A democracia é uma ideia transformada em bem ou serviço,
Comprada com as poupanças, comprada por quase nada.
Comprada a acreditar que era uma transacção sem juros
Fidedigna, irreversível e de garantia ilimitada.
Afinal era um empréstimo, a crédito, ao capitalismo,
Temporário, inflacionável e com juros até ao abismo.

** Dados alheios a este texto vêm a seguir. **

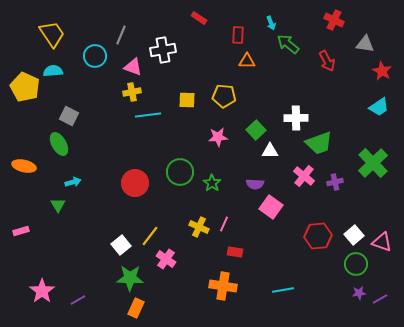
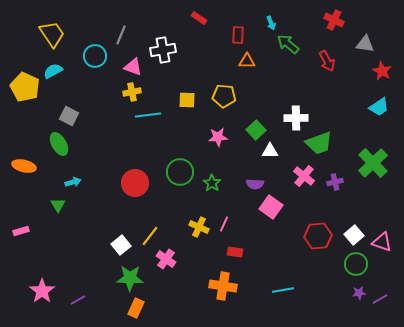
cyan semicircle at (53, 71): rotated 24 degrees counterclockwise
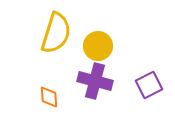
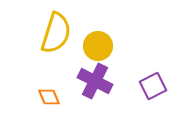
purple cross: rotated 12 degrees clockwise
purple square: moved 4 px right, 1 px down
orange diamond: rotated 20 degrees counterclockwise
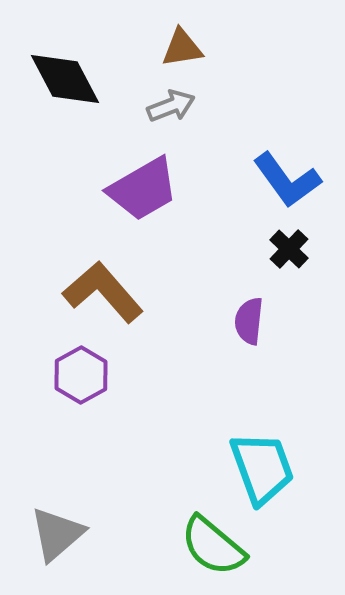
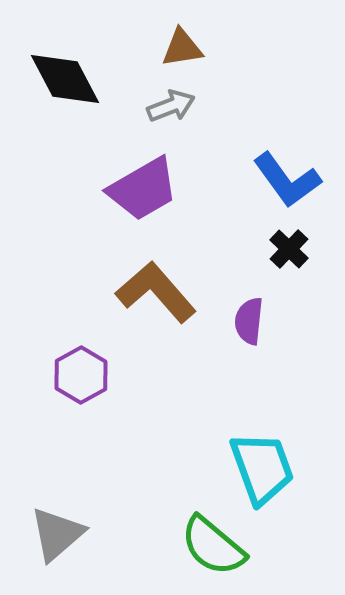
brown L-shape: moved 53 px right
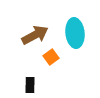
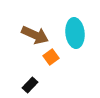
brown arrow: rotated 52 degrees clockwise
black rectangle: rotated 42 degrees clockwise
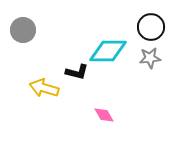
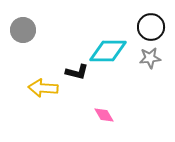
yellow arrow: moved 1 px left; rotated 12 degrees counterclockwise
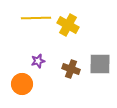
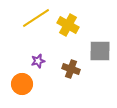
yellow line: rotated 32 degrees counterclockwise
gray square: moved 13 px up
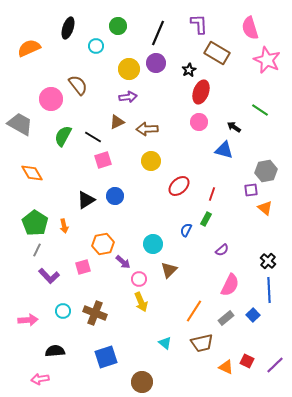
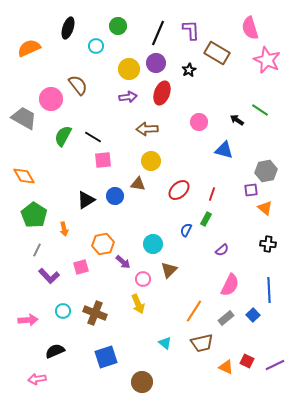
purple L-shape at (199, 24): moved 8 px left, 6 px down
red ellipse at (201, 92): moved 39 px left, 1 px down
brown triangle at (117, 122): moved 21 px right, 62 px down; rotated 35 degrees clockwise
gray trapezoid at (20, 124): moved 4 px right, 6 px up
black arrow at (234, 127): moved 3 px right, 7 px up
pink square at (103, 160): rotated 12 degrees clockwise
orange diamond at (32, 173): moved 8 px left, 3 px down
red ellipse at (179, 186): moved 4 px down
green pentagon at (35, 223): moved 1 px left, 8 px up
orange arrow at (64, 226): moved 3 px down
black cross at (268, 261): moved 17 px up; rotated 35 degrees counterclockwise
pink square at (83, 267): moved 2 px left
pink circle at (139, 279): moved 4 px right
yellow arrow at (141, 302): moved 3 px left, 2 px down
black semicircle at (55, 351): rotated 18 degrees counterclockwise
purple line at (275, 365): rotated 18 degrees clockwise
pink arrow at (40, 379): moved 3 px left
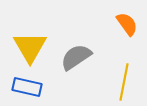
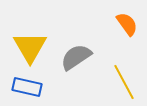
yellow line: rotated 39 degrees counterclockwise
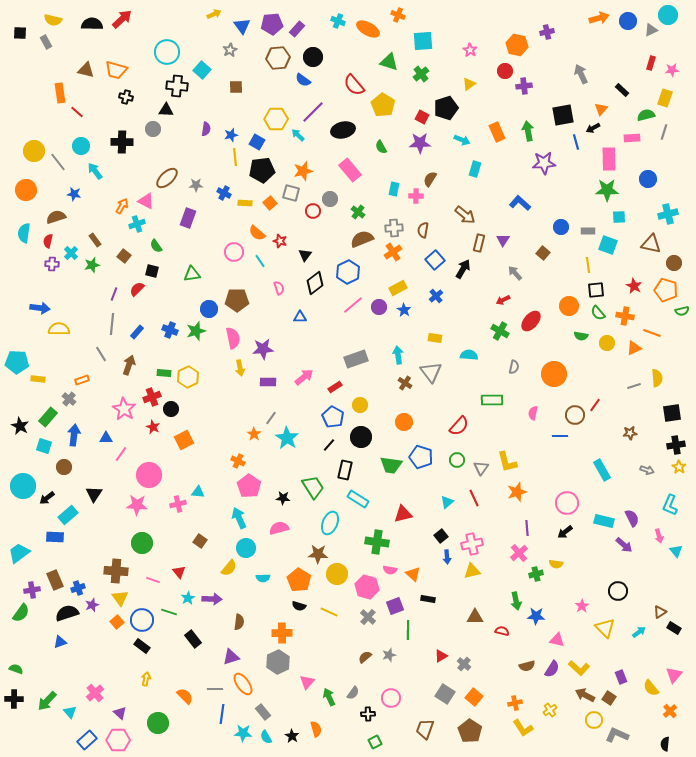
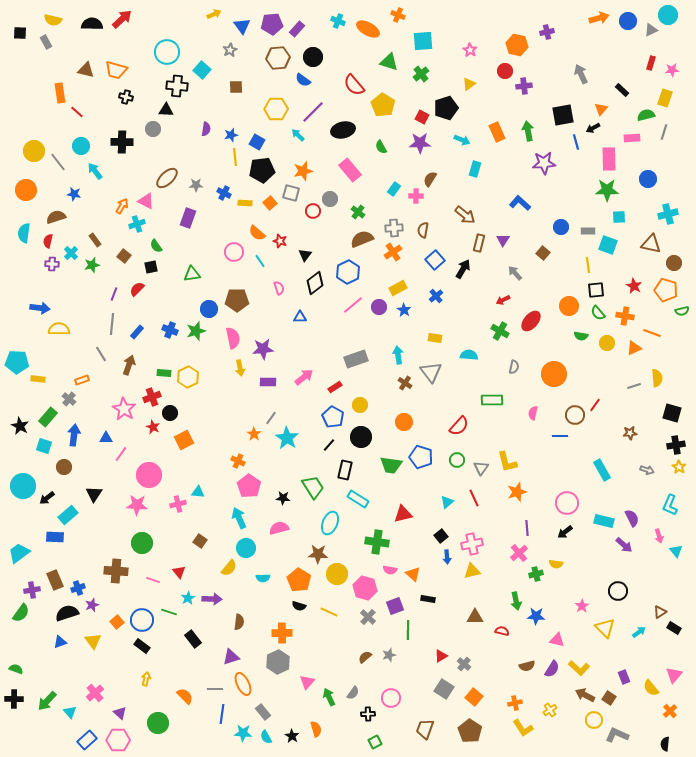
yellow hexagon at (276, 119): moved 10 px up
cyan rectangle at (394, 189): rotated 24 degrees clockwise
black square at (152, 271): moved 1 px left, 4 px up; rotated 24 degrees counterclockwise
black circle at (171, 409): moved 1 px left, 4 px down
black square at (672, 413): rotated 24 degrees clockwise
pink hexagon at (367, 587): moved 2 px left, 1 px down
yellow triangle at (120, 598): moved 27 px left, 43 px down
purple rectangle at (621, 677): moved 3 px right
orange ellipse at (243, 684): rotated 10 degrees clockwise
gray square at (445, 694): moved 1 px left, 5 px up
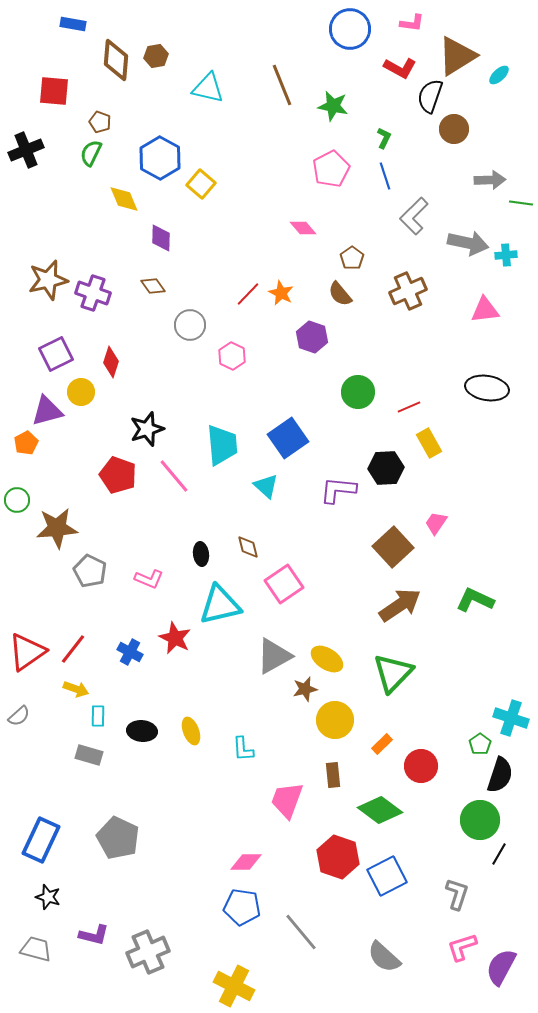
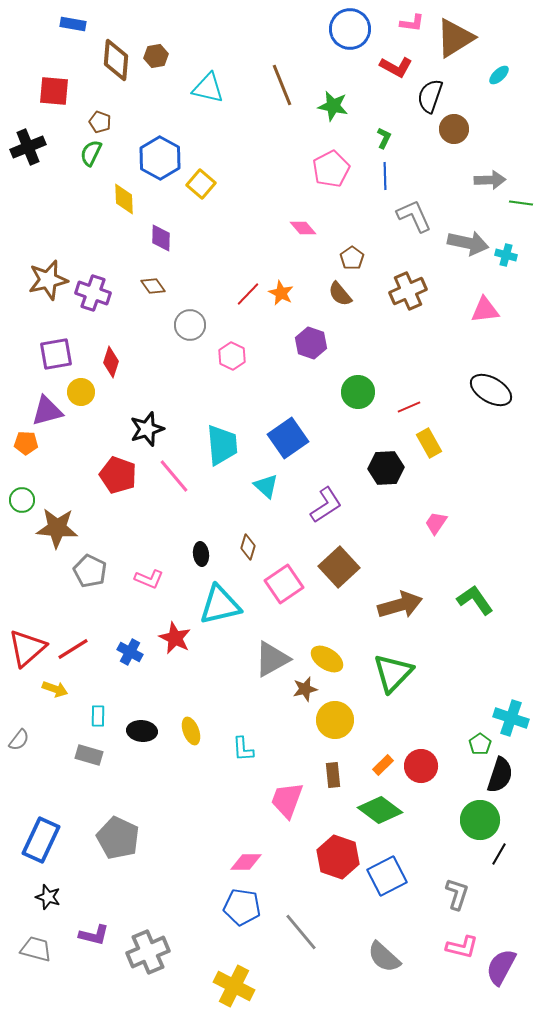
brown triangle at (457, 56): moved 2 px left, 18 px up
red L-shape at (400, 68): moved 4 px left, 1 px up
black cross at (26, 150): moved 2 px right, 3 px up
blue line at (385, 176): rotated 16 degrees clockwise
yellow diamond at (124, 199): rotated 20 degrees clockwise
gray L-shape at (414, 216): rotated 111 degrees clockwise
cyan cross at (506, 255): rotated 20 degrees clockwise
purple hexagon at (312, 337): moved 1 px left, 6 px down
purple square at (56, 354): rotated 16 degrees clockwise
black ellipse at (487, 388): moved 4 px right, 2 px down; rotated 21 degrees clockwise
orange pentagon at (26, 443): rotated 30 degrees clockwise
purple L-shape at (338, 490): moved 12 px left, 15 px down; rotated 141 degrees clockwise
green circle at (17, 500): moved 5 px right
brown star at (57, 528): rotated 9 degrees clockwise
brown diamond at (248, 547): rotated 30 degrees clockwise
brown square at (393, 547): moved 54 px left, 20 px down
green L-shape at (475, 600): rotated 30 degrees clockwise
brown arrow at (400, 605): rotated 18 degrees clockwise
red line at (73, 649): rotated 20 degrees clockwise
red triangle at (27, 652): moved 4 px up; rotated 6 degrees counterclockwise
gray triangle at (274, 656): moved 2 px left, 3 px down
yellow arrow at (76, 689): moved 21 px left
gray semicircle at (19, 716): moved 24 px down; rotated 10 degrees counterclockwise
orange rectangle at (382, 744): moved 1 px right, 21 px down
pink L-shape at (462, 947): rotated 148 degrees counterclockwise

O capital gerava lucro acumulado e reinvestido,
Enquanto as massas confiantes na segurança social:
Contribuíam, tributavam, contribuíam, tributavam,
E tinham direitos humanos mas duma forma maquinal.
O sistema democrático era o mais justo e coerente.
Criou-se todo um circo jurídico com essa bandeira içada
E nós, seguíamos confiantes face à solução encontrada,
Sem sonhar que a democracia fosse mais tarde hipotecada.
A casa grande foi montada com diversas prateleiras
Dos direitos, economias, letras, artes e asneiras
Humanidades, sociologias, ciências, educação
E em todas garantem que existe liberdade de expressão.
Negros no campo, gritam há tempos, que não há democracia
Não são tidos como humanos mas recursos e mercadoria
Então na casa acharam por bem fazer mais umas prateleiras:
biologias, recursos humanos e antropologias na dianteira
Mas vender democracia era um grande investimento
Vender-nos a ilusão de auto-controle a todo momento
E ao mesmo tempo abolir a ideia da emancipação
Então bancos, fronteiras e igrejas serviram como salvação
Porque a casa da repressão era ao pé da casa do fascismo
E ambas serviam a grande mansão já montada do capitalismo
Hipotecar a democracia foi só pintar com quatro de mão,
Mudar portas, fechaduras e encafuar gavetas no sótão.
A empreitada da fachada foi a mais difícil de pintar
Até vieram republicanos e democráticos para ajudar!
Mas como as belas fatiotas davam sempre nas vistas
Foram entre esquerda e direita para entreter-nos com listas.
Enquanto isso as casas cresciam tão democraticamente
Que poucos sentiram o cheiro a podre no ambiente
Cheirava a genocídio judaico, indígena, negro e cigano
Mas lá na casa dançavam com fado, flamenco e tango
A democracia… uma ideia transformada em bem ou serviço,
Comprada com as poupanças, comprada por quase nada.
Comprada a acreditar que era uma transacção sem juros
Fidedigna, irreversível e com garantia ilimitada.
Afinal era um empréstimo, a crédito, ao capitalismo,
Temporário, inflacionável e com juros até ao abismo.
E toda a gente já sabia que a Ganância e a Ostentação
Eram só as irmãs mais novas da Dona Colonização
Ainda assim continuavam a comprar democracia
Por ingenuidade, inocência, ignorância ou teimosia.
E se alguém ousasse falar sobre aquecimento global
«Mas ora essa, que tolice, isso faz parte, é natural»
Cheira a dióxido de carbono, gases e efeitos de estufa
Queimadas de combustíveis fósseis e da floresta tropical
Anos de vozes caladas: anos de democracia
Anos de vidas ceifadas: anos de democracia
Anos de mulheres estupradas, refugiadas, escravizadas:
anos de democracia
Anos de espionagem sobre os rebeldes da libertação
Cheirava a guerrilhas, a denúncias e teorias da revolução
E quando a clandestinidade deu buraco orçamental
Então um génio megalómano inventou a rede social
Porque num mundo democrático vamos poder partilhar
A nossa vida realizada, ou sobre o que estamos a sonhar
Ideologias, partidos políticos, bem como o destino de férias
Artes, carros, estilos de vida e tudo o que queremos comprar
Nada como sermos nós próprios a oferecer de bandeja
O que as massas reflectem e o que o povo almeja
Cereja no topo do bolo sem grande consternação:
As redes agora ditam o que é verdade, história ou ficção
A democracia… uma ideia transformada em vírus,
Comprada com as poupanças, comprada por quase nada
Comprada a acreditar que era uma transacção genial
Mas os juros?… eram a terceira guerra mundial.